Mas aí Toffoli abriu o Inquérito do Fim do Mundo e deu a relatoria a Alexandre de Moraes. Acho que foi esse o tal do ponto de inflexão. O poder lhe subiu à cabeça e... Imagine. Imagine que Alexandre de Moraes aceitou a relatoria para ter como alvo personalidades e instituições de esquerda. Imagine que ele tenha censurado Felipe Neto. Imagine que ele tenha ameaçado cassar a concessão da Globo. Imagine que Daniela Lima e Marcelo Lins tenham sido obrigados a se exilar.
Esqueceu de mencionar...
Tá imaginando? Ótimo. Tá gostando? Preocupante. Mas, já que chegamos até aqui, continue imaginando. Imagine agora seguidas operações da Polícia Federal em defesa da democracia e contra o comunismo. Randolfe Rodrigues e Gleisi Hoffmann vão à tribuna falar em amplo direito de defesa, em devido processo legal, em Constituição, etc. No dia seguinte, Xandão manda prender três jornalistas que o chamaram de Xandão, bem como mil militantes do MST e daquela outra sigla proibidona lá.

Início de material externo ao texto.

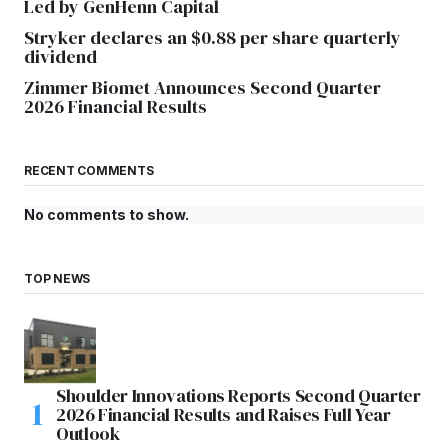
Led by GenHenn Capital
Stryker declares an $0.88 per share quarterly
dividend
Zimmer Biomet Announces Second Quarter
2026 Financial Results
RECENT COMMENTS
No comments to show.
TOP NEWS
Shoulder Innovations Reports Second Quarter
2026 Financial Results and Raises Full Year
Outlook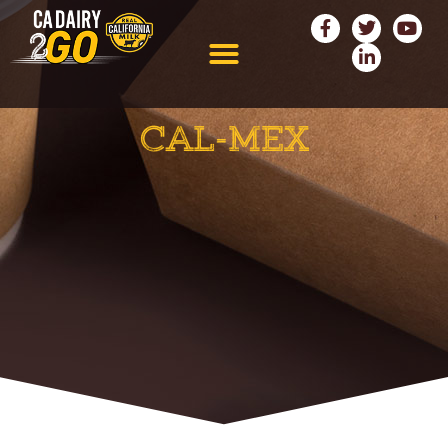
CAL-MEX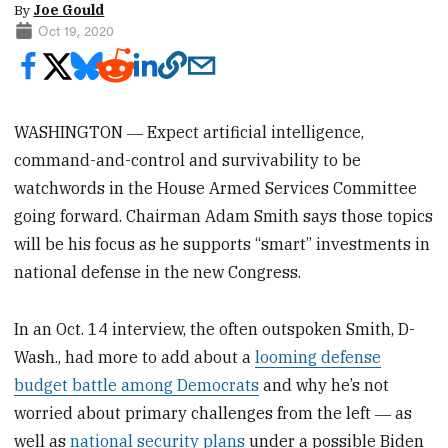
By
Joe Gould
Oct 19, 2020
WASHINGTON ― Expect artificial intelligence,
command-and-control and survivability to be
watchwords in the House Armed Services Committee
going forward. Chairman Adam Smith says those topics
will be his focus as he supports “smart” investments in
national defense in the new Congress.
In an Oct. 14 interview, the often outspoken Smith, D-
Wash., had more to add about a
looming defense
budget battle among Democrats
and why he’s not
worried about primary challenges from the left ― as
well as
national security plans
under a possible Biden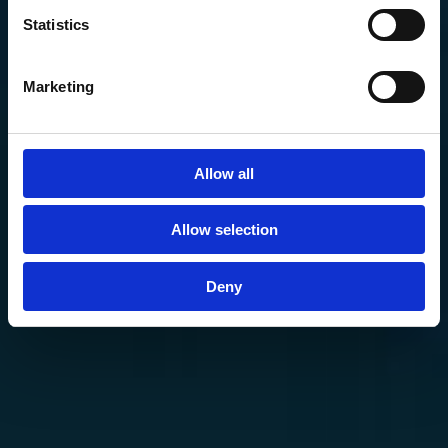
Statistics
Marketing
Allow all
Allow selection
Deny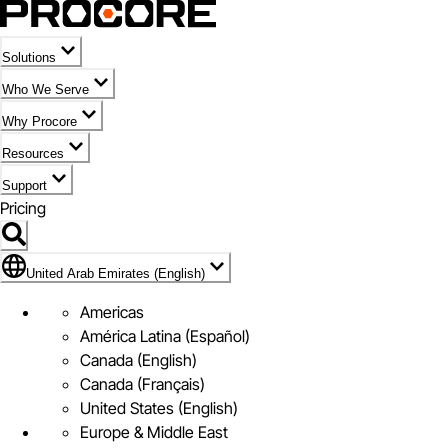
Solutions
Who We Serve
Why Procore
Resources
Support
Pricing
Flag Icon of United Arab Emirates (English)
United Arab Emirates (English)
Americas
América Latina (Español)
Canada (English)
Canada (Français)
United States (English)
Europe & Middle East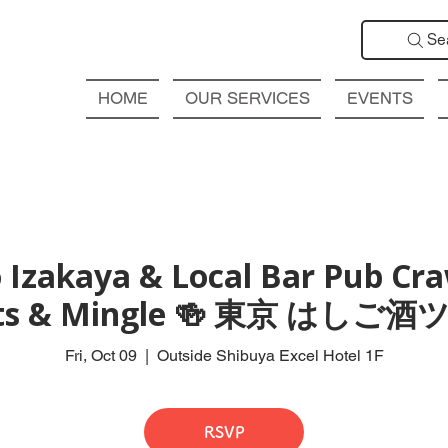
Se
HOME
OUR SERVICES
EVENTS
 Izakaya & Local Bar Pub Craw
ts & Mingle 🍻 東京 はしご
Fri, Oct 09
  |  
Outside Shibuya Excel Hotel 1F
RSVP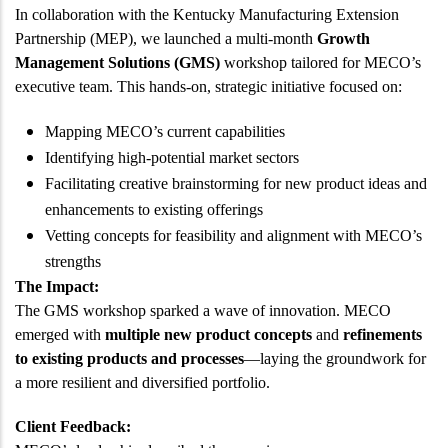
In collaboration with the Kentucky Manufacturing Extension
Partnership (MEP), we launched a multi-month
Growth
Management Solutions (GMS)
workshop tailored for MECO’s
executive team. This hands-on, strategic initiative focused on:
Mapping MECO’s current capabilities
Identifying high-potential market sectors
Facilitating creative brainstorming for new product ideas and
enhancements to existing offerings
Vetting concepts for feasibility and alignment with MECO’s
strengths
The Impact:
The GMS workshop sparked a wave of innovation. MECO
emerged with
multiple new product concepts
and
refinements
to existing products and processes
—laying the groundwork for
a more resilient and diversified portfolio.
Client Feedback: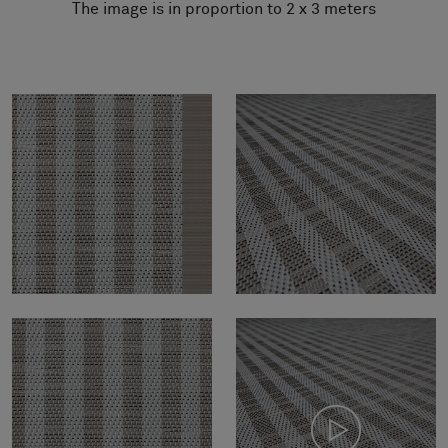
The image is in proportion to 2 x 3 meters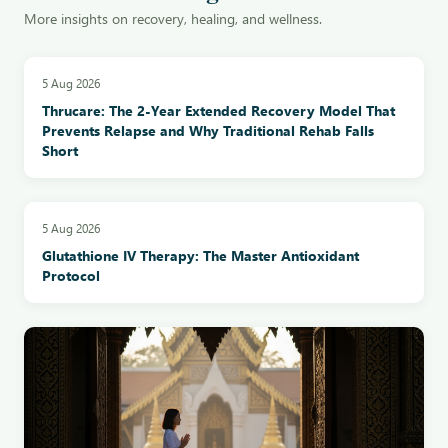
More insights on recovery, healing, and wellness.
5 Aug 2026
Thrucare: The 2-Year Extended Recovery Model That
Prevents Relapse and Why Traditional Rehab Falls
Short
5 Aug 2026
Glutathione IV Therapy: The Master Antioxidant
Protocol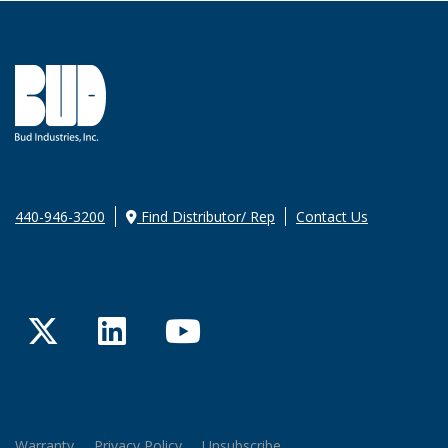
440-946-3200
Find Distributor/ Rep
Contact Us
Twitter
LinkedIn
YouTube
Warranty
Privacy Policy
Unsubscribe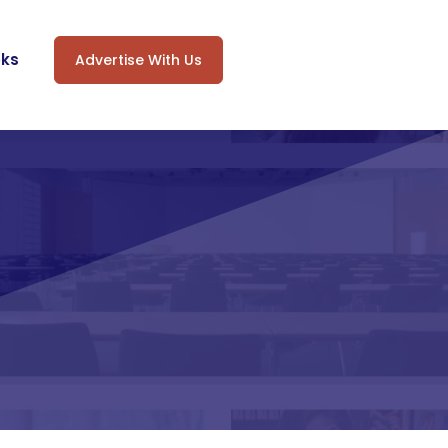
oks
Advertise With Us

Fico por aqui, mas suponho que você continue imaginando aí. É o famoso “esqueceu de mencionar...”. Que de esquecimento não tem nada. É que, se fosse para citar todas as ilegalidades dos últimos anos, o texto não teria fim. Além disso, você é perspicaz e a esta altura já entendeu o que significa esse risinho no canto da boca: que o que nos revolta não é o método alexandrino, e sim o fato de esse método até aqui eficaz de esmagar um dos espectros políticos não estar sendo usado a nosso favor.
Não precisa ficar mal por isso. Afinal, somos humanos e, portanto, falhos. Incapazes de corresponder às expectativas que criamos para nós mesmos. Mas que o exercício de imaginação sirva para reconhecermos que nos falta a tal da “cultura democrática” – que nada mais é do que defender a coexistência de pontos de vista antagônicos e mutuamente repugnantes. Esse é um dos sintomas de uma sociedade doente. Uma sociedade que, com medo de ser exterminada por seus vizinhos, prefere exterminá-los antes.